The PopCult Comix Bookshelf
I’ve been a fan of Trina Robbins comix since I was probably too young to be reading them. A pioneering underground cartoonist and comics historian, Robbins has always brought a strong sense of storytelling to her work. In last year’s PopCult Gift Guide I recommended both her autobiography and a collection of some of her best work.
In her autobiography she talks about a book her father, Max B. Perlson, wrote that was published in Yiddish in 1938, A Minyen Yidn (un andere zakhn), which translates roughly as “A Bunch of Jews (and other stuff)” was thought lost, until her daughter tracked down a new edition, and eventually an original printing. After having it translated from Yiddish, Robbins realized that it would make for some great comic book stories.

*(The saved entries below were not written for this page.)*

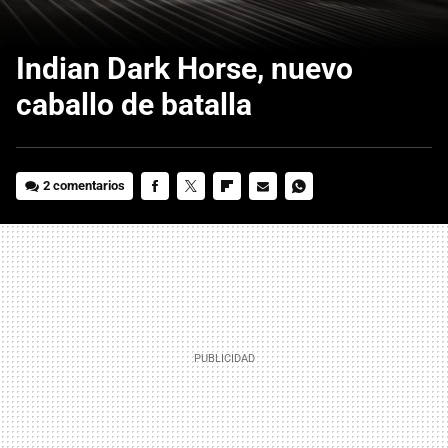
Indian Dark Horse, nuevo
caballo de batalla
2 comentarios
FACEBOOK
TWITTER
FLIPBOARD
E-
WHATSAPP
MAIL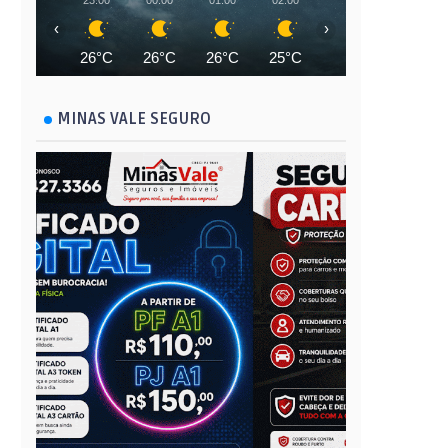
23:00
00:00
01:00
02:00
03:00
04:00
‹
›
26°C
26°C
26°C
25°C
25°C
25°C
MINAS VALE SEGURO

A Minyen Yidn (un andere zakhn) is a great collection of character sketches and short, mostly-funny tales of Jewish life, pre- and post- Immigration to America. In terms of the tone of this adaptation, it would fit perfectly on your comics library shelf between Harvey Pekar’s American Splendor, and Will Eisner’s A Contract With God.
Perlson was a talented writer who seemed to be working somewhat in the vein of James Thurber, maybe with a little traditional Jewish storytelling in the mix, too. This book presents snippets of Person’s life growing up in a shtetl in Belarus and immigrating to Brooklyn in the late 1910s at the age of 16.
Robbins no longer draws. For this book she has handed the scripts over to a group of terrific artists. The cover is by famed underground comic artist Barbara Mendes. Each of the 13 stories has been visually adapted by a different artist and includes contributions by: Steve Leialoha, Shary Flenniken, Eve Furchgott, Miriam Katin, Miriam Libicki, Sarah Glidden, Anne Timmons, Robert Triptow, Jen Vaughn, Elizabeth Watasin, Caryn Leschen, Joan Steacy, Ken Steacy, and Terry Laban. The effect is wonderful because each story is presented in a unique style, but they all combine into a cohesive whole because of the strong personality of the authors (father and daughter).
The stories are bright little vignettes that are very entertaining. Most are funny, though there is a tearjerker about a loyal dog, but all will hold your attention. The only problem is that the book is so brief. It really leaves you wanting more. That’s really not a bad problem to have.
A Minyen Yidn (un andere zakhn) is perfect for anyone with an interest in pre-WWII Jewish culture, but it will also appeal to fans of reality comics and good storytelling in general. You should be able to order it from any bookseller, using the ISBN number, or you can get it from Amazon.